String functions overcooking the Spark

So I was building some stuff and doing okay but then ran against the 4 exported functions limit so I thought I’d use the string functions to create a single function that does more.

First time I ran the code nothing seemed to happen. I sent the command a few more times then the main LED went out! Nothing would bring it back. In the end I tried the reload to factory stuff and that worked. I made some mods to the code but could not see anything wrong so I uploaded and ran again. Once more nothing happened after a short while I checked the connections and touched the top of the Spark and it was red hot! I pulled the plug, smartish.

After a while I plugged it in again and all stayed cool. Worked fine on the other functions, but when I tried my new one once it started heating up good and proper again.
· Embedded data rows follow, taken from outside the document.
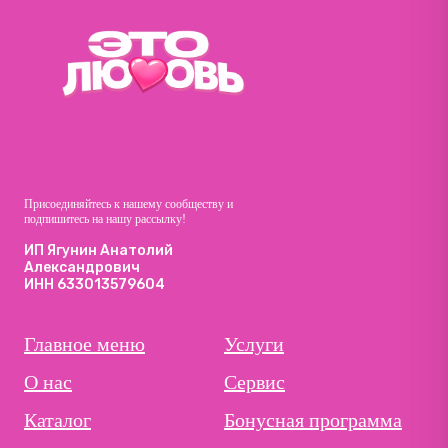
Присоединяйтесь к нашему сообществу и
подпишитесь на нашу рассылку!
ИП Ягунин Анатолий
Александрович
ИНН 633013579604
Главное меню
Услуги
О нас
Сервис
Каталог
Бонусная программа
Is this just processor loading causing this and it is safe? Or am I doing something bad here somehow.

Trevor

Could you post your code for the problem function? It would be interesting to try to reproduce the problem. Pity the die on the core isn't a bit bigger, I could cook some eggs at the same time! :slight_smile:

Just in case it's useful, there's an internal temp sensor on the core's cpu - here's a post that reads it.

Anyone know if the cpu has built in overheat protection? If not, would it be worth adding to the firmware - say, an interrupt that fires regularly, and if temperature sensor indicates overheating a little, the interrupt stalls the cpu to help it cool down, and if overheating a lot, sleeps until the cpu cools to a safer temperature?

Been thinking of the exact same thing!! A generic - add-able/build-able function and just add the IF Foo=='newfunction' bla bla bla

@MisterNetwork Now that is what I went looking for initially but then started to build my own.

@mdma The temprature stuff is useful to know. Maybe it also explains why if felt for 10 mins like it was bricked but then started working again too? That could be some form of overheat protection.

I think I may have sussed it though. I called my function “Control” and I suspect that there is an internal function or something called the same. I figured it out when I put a line to light up the onboard LED as soon as the function was called however it never lit up and the Spark still locked up. Changed the name and now all seems to work and no more overheating.